[clug] [OT] Broadband clangers

Alex Satrapa grail at goldweb.com.au
Wed Aug 11 23:46:54 MDT 2010


On 12/08/2010, at 15:00 , Scott Ferguson wrote:

> http://torvalds-family.blogspot.com/2010/02/demons-really.html

To be fair, once you can describe something like "Sloth" as a demon, it becomes easier to explain to people how to expurgate that demon from the source code of their mind.  Being able to externalise the condition as a "demon" makes it easier to accept that the behaviour is occurring, and thus accept responsibility for stopping the behaviour.

In much the same way, explaining to a guy that "there's this bug that somehow creeped into your code" helps externalise the flaw in the guy's work as "a bug" rather than "your mistake". It's not like the bug is *really* an entity that worked his way into your code without your knowledge. But we talk about them that way, don't we?

So why is it okay for programmers to talk about "bugs", but it's not okay for religious folks to talk about "demons" without being ridiculed?  Their failure to understand the programming language of the human brain doesn't stop the bugs from existing does it?  Do *you* know the programming language of the brain?

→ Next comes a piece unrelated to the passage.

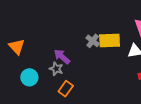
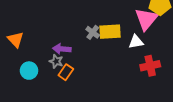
purple arrow: (62, 57) -> (62, 49), turned -36
orange rectangle: (66, 89) -> (66, 72), moved

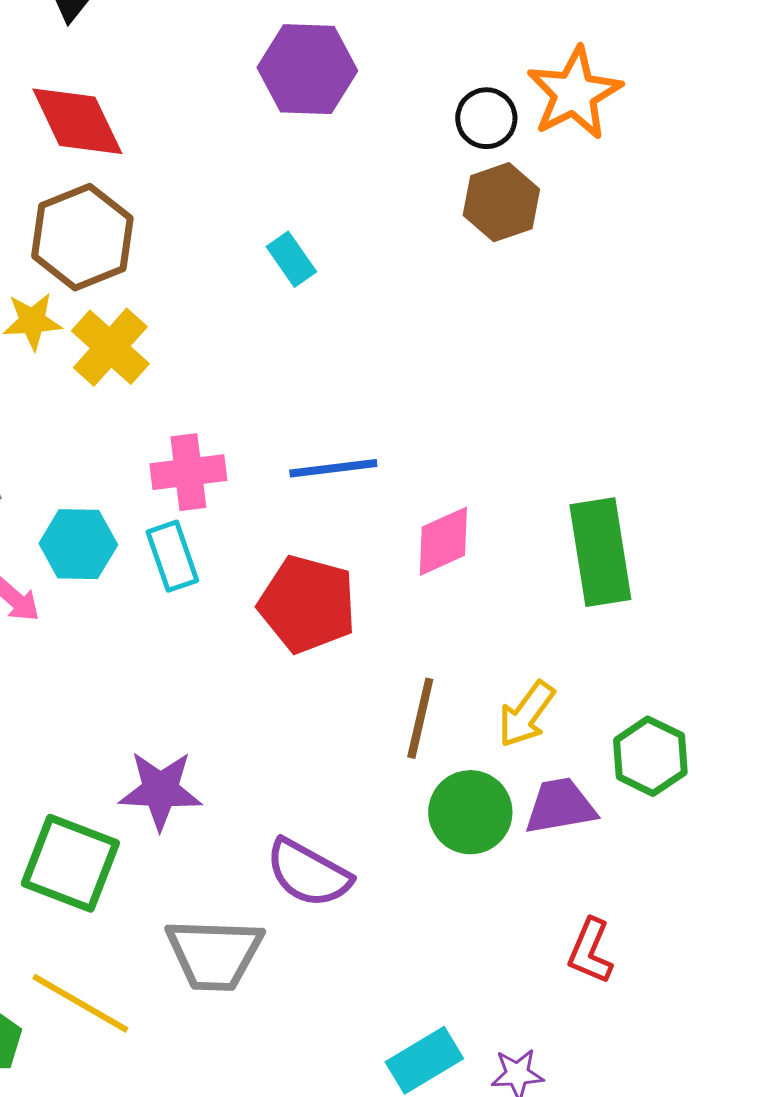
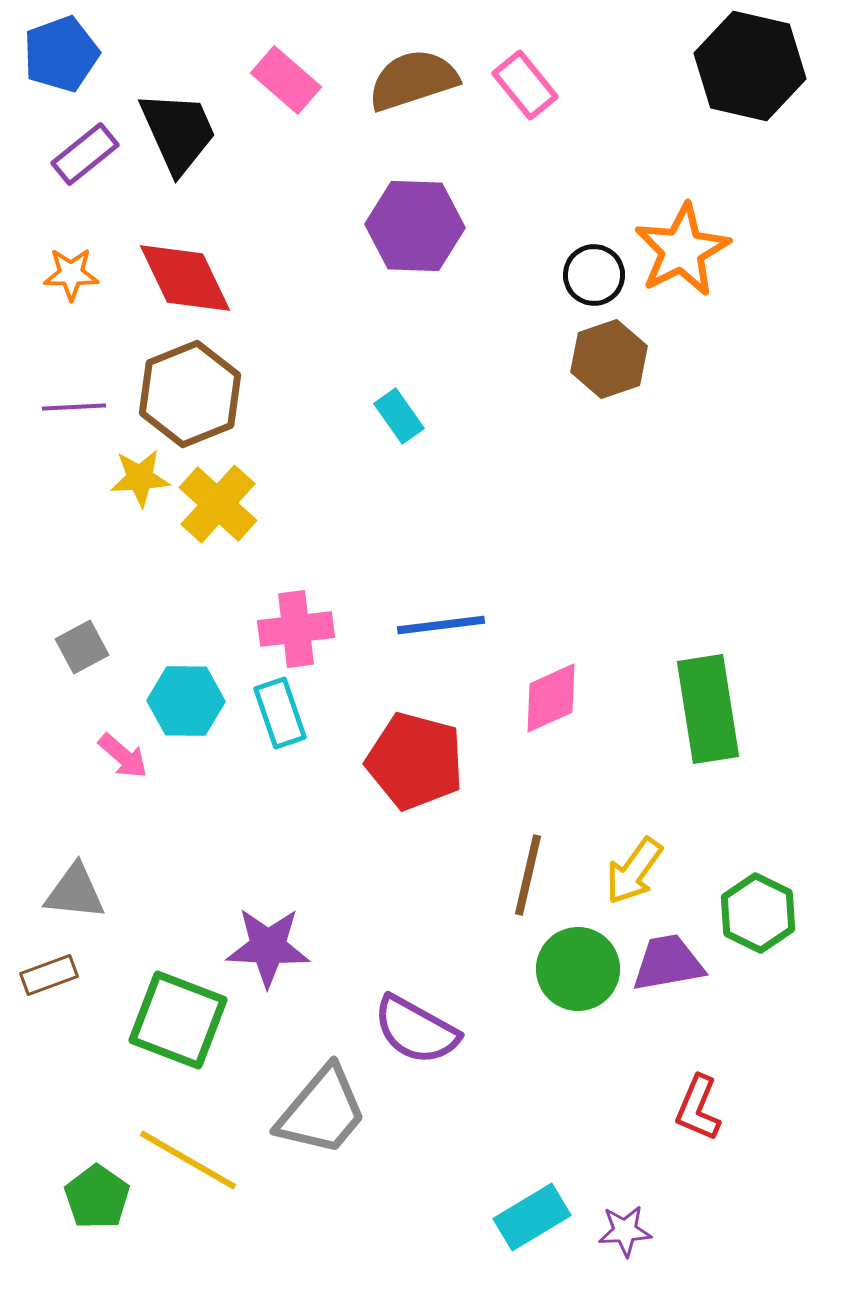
gray trapezoid: (214, 954) -> (322, 1111), turned -52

Purging someone of Sloth is pretty much the same as debugging that performance issue where the database was being hit for every iteration of a loop. Part of the process is removing the immediate problem, the rest is figuring out how that problem got there in the first place, and adjusting the attitude of the person responsible (in the coding world we talk about "design patterns", in the personal development world you might talk about "healthy habits").

I can't help but wonder why Linus felt the need to ridicule those people, just because he didn't understand what they were talking about.

Now Ada programmers on the other hand, they're fair game.